- **What to do**
Across the records below, how many lines include the string "internet"? State the number and nothing more.

(Data shown)

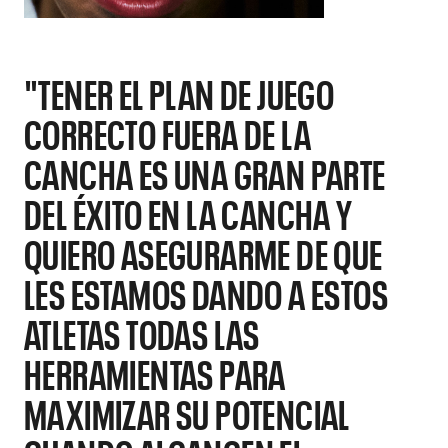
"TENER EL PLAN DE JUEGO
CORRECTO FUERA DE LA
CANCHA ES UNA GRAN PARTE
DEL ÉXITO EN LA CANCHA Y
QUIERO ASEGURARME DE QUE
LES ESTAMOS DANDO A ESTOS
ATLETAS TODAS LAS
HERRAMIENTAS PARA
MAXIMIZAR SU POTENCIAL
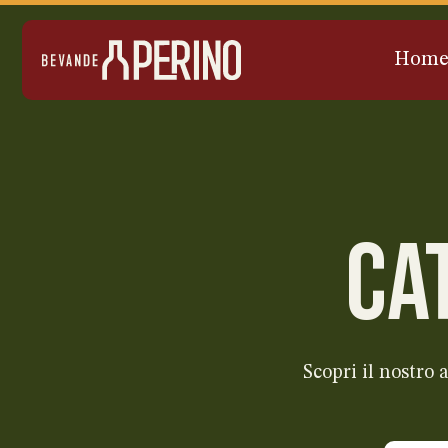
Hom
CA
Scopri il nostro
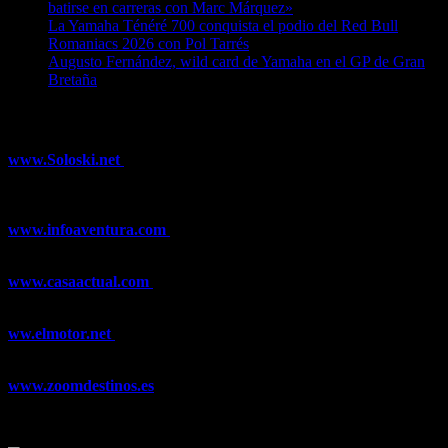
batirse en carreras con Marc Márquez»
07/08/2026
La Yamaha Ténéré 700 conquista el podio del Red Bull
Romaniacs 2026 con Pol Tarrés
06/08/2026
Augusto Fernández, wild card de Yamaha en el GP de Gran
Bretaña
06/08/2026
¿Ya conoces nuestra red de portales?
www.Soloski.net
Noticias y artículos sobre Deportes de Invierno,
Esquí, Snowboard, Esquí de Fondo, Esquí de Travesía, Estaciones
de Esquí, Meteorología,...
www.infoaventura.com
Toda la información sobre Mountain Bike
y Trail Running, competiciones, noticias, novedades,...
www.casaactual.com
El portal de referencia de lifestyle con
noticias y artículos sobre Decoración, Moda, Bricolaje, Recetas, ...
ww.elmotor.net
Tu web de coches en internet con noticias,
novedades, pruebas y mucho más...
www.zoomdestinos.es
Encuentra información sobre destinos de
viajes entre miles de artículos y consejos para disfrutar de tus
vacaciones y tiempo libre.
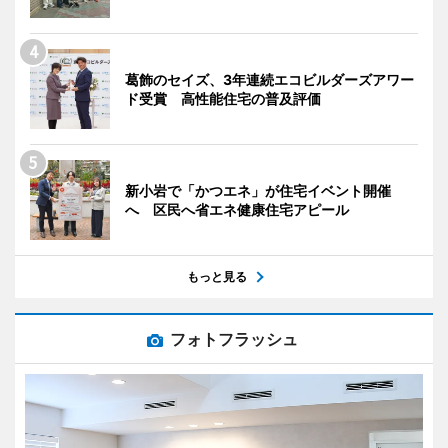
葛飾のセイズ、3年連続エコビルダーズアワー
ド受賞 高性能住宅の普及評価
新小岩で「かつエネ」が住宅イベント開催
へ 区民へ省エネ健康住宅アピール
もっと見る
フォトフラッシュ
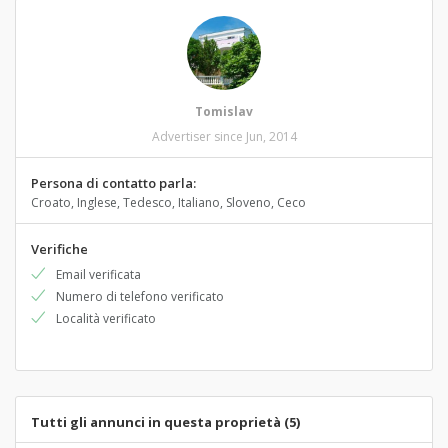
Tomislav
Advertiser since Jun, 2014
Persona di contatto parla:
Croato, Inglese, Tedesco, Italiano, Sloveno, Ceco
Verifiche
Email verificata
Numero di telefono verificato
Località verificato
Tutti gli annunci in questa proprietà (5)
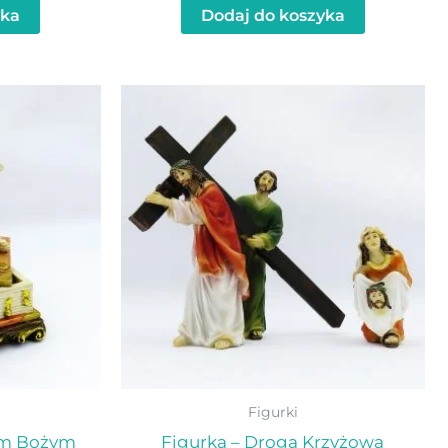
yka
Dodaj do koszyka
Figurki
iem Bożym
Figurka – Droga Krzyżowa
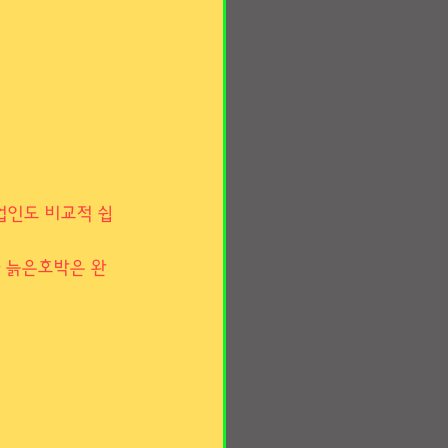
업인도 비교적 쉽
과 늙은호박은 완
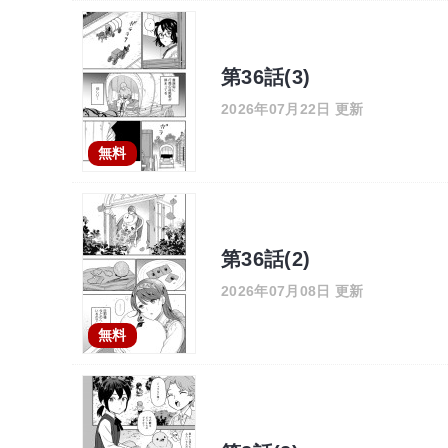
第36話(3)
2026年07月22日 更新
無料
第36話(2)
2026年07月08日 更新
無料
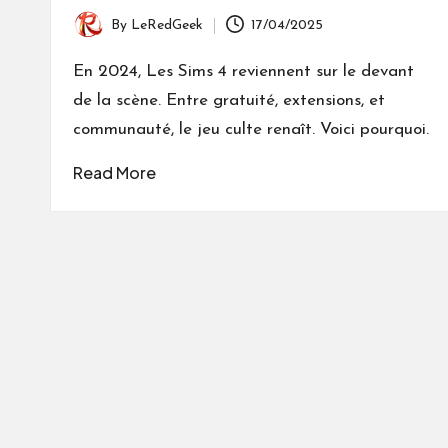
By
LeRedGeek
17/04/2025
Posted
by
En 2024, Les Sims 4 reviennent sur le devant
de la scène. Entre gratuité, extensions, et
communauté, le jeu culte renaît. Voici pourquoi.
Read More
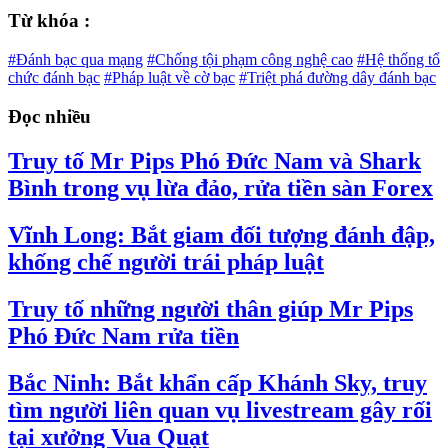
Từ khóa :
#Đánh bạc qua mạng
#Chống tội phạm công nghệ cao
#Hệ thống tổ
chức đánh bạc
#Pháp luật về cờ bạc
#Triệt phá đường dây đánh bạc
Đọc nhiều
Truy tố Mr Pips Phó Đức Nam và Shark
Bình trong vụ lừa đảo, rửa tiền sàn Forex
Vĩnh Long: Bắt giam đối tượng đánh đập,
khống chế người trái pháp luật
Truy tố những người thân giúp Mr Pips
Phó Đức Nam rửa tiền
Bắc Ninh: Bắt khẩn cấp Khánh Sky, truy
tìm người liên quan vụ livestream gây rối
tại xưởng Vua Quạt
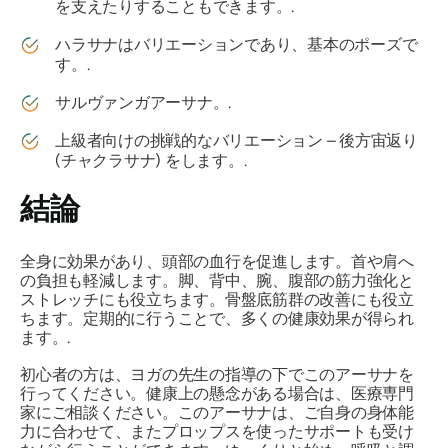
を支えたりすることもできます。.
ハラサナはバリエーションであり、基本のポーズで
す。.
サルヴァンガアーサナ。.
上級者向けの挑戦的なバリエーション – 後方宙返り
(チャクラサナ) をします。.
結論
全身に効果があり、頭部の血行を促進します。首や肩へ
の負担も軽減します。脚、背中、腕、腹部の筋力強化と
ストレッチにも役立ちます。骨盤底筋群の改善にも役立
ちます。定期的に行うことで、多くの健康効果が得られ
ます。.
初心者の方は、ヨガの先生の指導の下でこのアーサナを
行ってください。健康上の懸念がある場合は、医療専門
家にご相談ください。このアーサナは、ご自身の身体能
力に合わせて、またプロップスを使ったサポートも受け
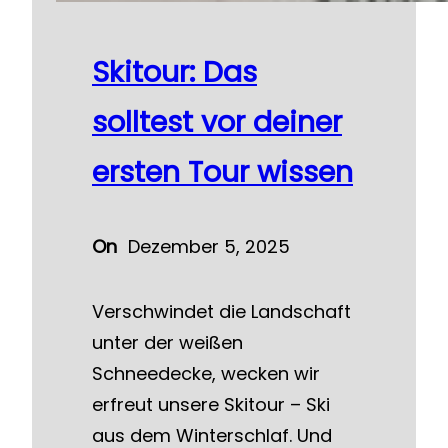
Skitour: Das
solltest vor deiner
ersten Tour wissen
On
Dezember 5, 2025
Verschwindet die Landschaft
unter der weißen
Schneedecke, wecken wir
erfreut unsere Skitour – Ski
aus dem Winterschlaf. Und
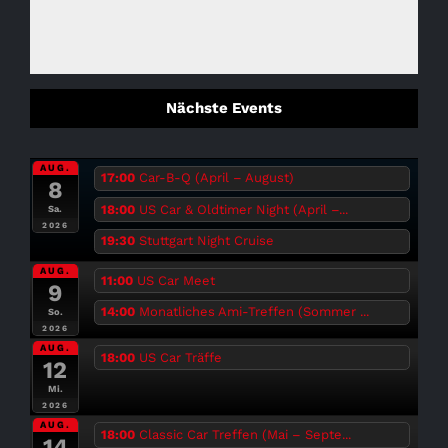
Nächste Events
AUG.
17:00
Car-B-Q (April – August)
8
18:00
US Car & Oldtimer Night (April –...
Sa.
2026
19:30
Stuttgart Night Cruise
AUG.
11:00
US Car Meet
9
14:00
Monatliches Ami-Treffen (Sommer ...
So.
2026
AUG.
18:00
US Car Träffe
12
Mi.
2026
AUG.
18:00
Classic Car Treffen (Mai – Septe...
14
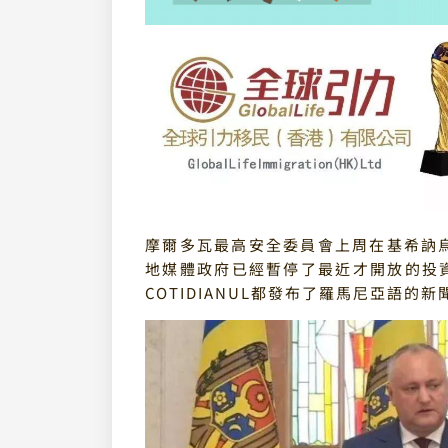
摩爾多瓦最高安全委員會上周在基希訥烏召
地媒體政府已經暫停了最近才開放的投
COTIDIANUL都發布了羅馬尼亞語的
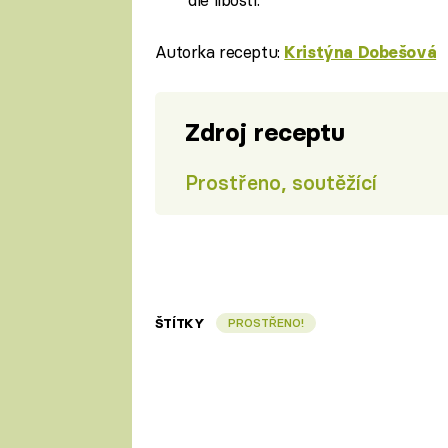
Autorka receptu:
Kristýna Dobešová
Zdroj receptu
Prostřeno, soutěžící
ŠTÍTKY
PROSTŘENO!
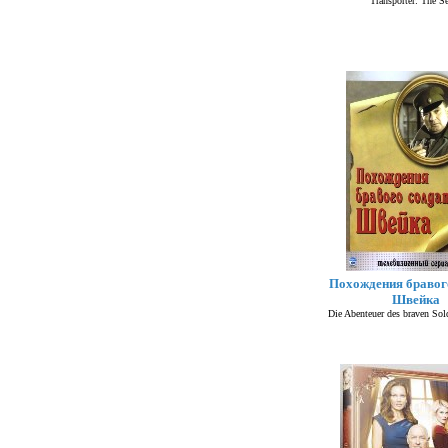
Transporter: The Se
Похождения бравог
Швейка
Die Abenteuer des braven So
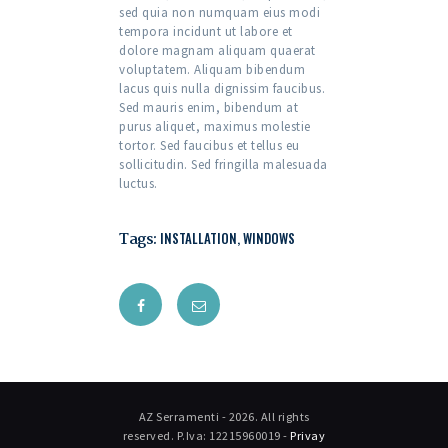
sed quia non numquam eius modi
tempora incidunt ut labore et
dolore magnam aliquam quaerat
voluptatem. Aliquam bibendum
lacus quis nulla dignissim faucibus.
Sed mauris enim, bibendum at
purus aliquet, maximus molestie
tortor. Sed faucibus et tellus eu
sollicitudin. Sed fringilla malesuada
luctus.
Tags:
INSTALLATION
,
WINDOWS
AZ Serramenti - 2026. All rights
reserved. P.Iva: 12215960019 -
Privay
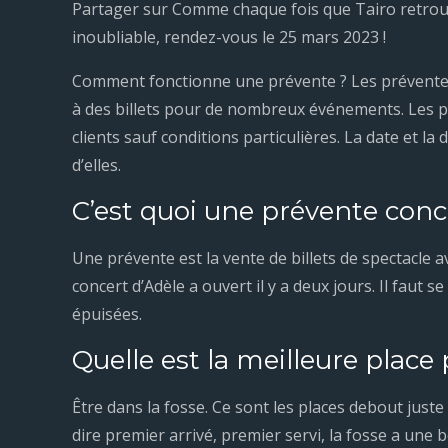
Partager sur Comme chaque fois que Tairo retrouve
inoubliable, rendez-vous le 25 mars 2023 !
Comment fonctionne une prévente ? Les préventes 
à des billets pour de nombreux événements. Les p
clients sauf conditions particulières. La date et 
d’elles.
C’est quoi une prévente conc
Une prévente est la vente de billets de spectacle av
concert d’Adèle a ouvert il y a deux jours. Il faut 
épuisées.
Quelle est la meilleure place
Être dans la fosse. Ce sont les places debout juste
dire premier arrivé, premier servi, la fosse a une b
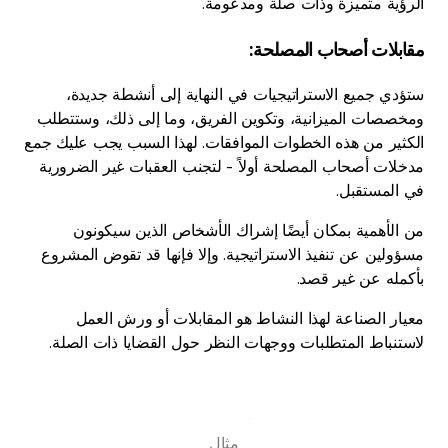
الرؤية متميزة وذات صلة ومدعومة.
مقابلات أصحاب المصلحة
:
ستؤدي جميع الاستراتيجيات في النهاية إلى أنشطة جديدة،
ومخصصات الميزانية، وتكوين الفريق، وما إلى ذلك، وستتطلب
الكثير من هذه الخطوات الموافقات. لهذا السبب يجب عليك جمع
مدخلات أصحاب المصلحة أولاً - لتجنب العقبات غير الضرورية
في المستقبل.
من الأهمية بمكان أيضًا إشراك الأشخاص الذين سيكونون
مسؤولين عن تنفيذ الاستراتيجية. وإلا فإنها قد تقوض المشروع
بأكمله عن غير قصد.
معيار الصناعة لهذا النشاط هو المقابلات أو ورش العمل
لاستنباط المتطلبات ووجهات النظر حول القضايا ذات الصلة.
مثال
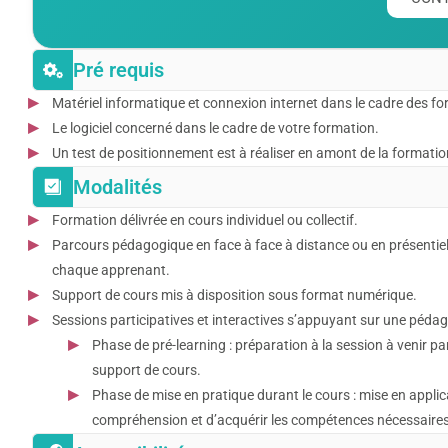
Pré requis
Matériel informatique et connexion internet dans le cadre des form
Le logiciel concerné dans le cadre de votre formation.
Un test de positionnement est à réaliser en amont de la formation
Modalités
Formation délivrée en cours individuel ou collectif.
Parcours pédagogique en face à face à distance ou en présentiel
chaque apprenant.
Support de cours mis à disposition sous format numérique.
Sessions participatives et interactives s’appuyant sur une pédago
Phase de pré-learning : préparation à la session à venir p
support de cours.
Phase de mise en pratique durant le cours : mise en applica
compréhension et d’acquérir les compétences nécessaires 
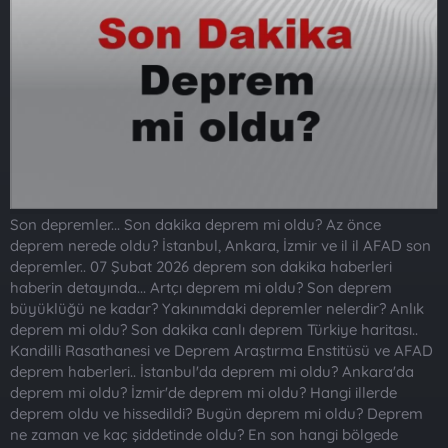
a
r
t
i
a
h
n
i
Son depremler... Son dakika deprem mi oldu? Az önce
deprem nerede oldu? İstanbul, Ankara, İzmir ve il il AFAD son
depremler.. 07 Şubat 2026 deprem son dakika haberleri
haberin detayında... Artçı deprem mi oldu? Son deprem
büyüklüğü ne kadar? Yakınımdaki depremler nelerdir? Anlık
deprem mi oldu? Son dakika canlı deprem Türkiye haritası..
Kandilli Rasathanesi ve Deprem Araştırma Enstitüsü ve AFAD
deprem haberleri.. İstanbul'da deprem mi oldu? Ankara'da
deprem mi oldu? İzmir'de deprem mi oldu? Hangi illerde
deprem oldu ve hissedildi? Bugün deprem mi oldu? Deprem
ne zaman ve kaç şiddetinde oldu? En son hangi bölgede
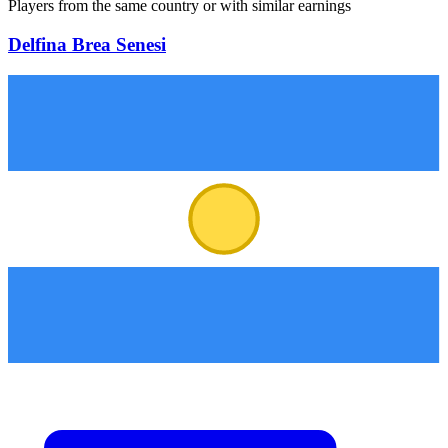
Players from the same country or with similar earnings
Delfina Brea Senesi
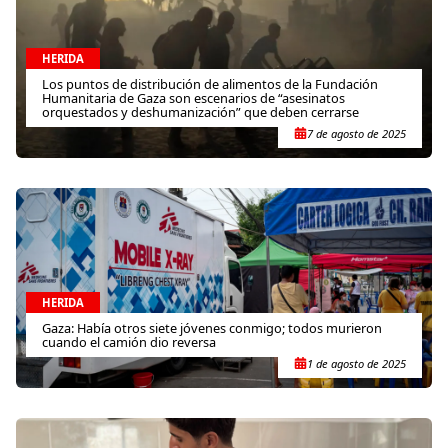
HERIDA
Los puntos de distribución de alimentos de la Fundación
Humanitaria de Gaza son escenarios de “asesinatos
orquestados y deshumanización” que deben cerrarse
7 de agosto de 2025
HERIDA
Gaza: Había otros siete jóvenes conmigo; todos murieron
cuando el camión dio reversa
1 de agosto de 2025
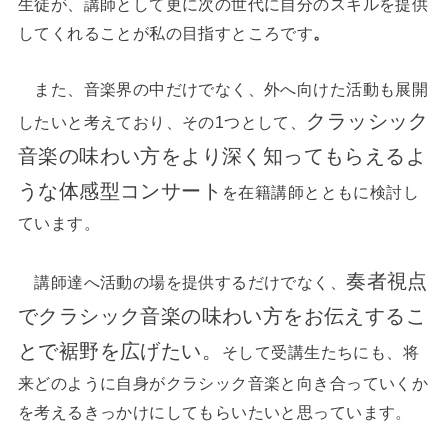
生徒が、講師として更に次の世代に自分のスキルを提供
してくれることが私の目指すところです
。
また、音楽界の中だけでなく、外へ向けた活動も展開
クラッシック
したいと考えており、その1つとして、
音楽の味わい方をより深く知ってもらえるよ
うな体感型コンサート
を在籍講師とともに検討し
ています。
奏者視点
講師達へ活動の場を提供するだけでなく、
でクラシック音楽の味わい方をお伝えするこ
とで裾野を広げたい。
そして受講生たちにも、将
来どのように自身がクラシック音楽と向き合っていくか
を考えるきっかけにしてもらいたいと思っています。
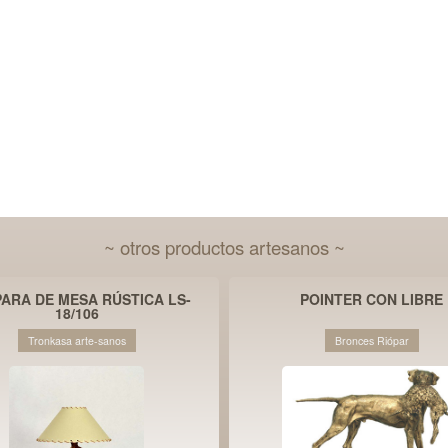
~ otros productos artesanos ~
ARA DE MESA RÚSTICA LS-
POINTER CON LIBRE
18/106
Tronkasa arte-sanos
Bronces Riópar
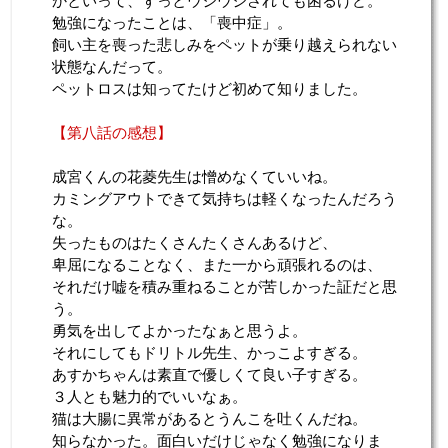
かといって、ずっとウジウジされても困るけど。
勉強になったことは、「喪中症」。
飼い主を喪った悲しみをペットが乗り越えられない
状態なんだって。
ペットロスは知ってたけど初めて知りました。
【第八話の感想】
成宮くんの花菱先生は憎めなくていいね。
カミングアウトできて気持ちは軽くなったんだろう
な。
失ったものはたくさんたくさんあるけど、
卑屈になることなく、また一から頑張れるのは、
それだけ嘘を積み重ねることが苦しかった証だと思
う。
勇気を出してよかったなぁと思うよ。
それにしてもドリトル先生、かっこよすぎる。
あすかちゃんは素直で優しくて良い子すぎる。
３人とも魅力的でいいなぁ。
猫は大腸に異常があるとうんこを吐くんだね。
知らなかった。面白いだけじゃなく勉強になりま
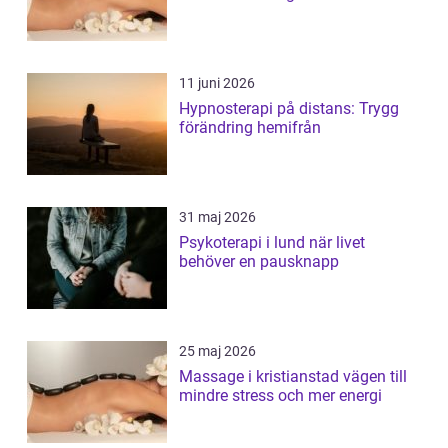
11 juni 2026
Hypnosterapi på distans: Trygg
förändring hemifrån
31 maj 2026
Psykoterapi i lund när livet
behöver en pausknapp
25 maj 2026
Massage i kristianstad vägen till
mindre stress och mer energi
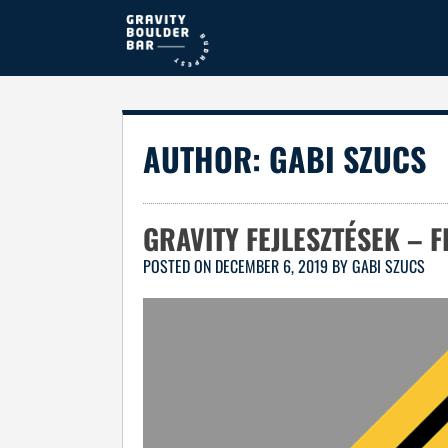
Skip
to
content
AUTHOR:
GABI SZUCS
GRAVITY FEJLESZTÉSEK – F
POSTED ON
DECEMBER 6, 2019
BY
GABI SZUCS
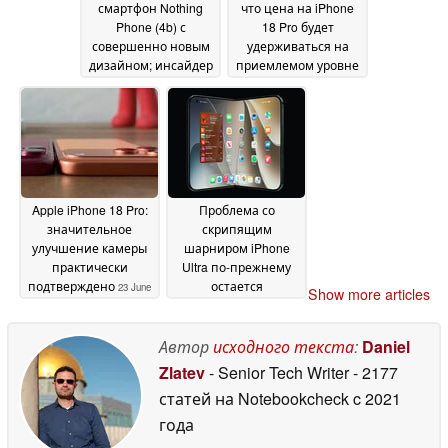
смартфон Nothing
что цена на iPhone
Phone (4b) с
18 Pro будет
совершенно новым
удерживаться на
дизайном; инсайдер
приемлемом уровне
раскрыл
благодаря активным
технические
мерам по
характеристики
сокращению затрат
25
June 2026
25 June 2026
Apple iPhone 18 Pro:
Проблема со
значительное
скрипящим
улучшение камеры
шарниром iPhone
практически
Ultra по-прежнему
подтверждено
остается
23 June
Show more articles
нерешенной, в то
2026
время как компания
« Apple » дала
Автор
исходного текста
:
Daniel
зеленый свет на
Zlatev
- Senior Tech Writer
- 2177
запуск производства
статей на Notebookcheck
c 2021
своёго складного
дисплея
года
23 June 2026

(End Data shown)

- **Your response**
2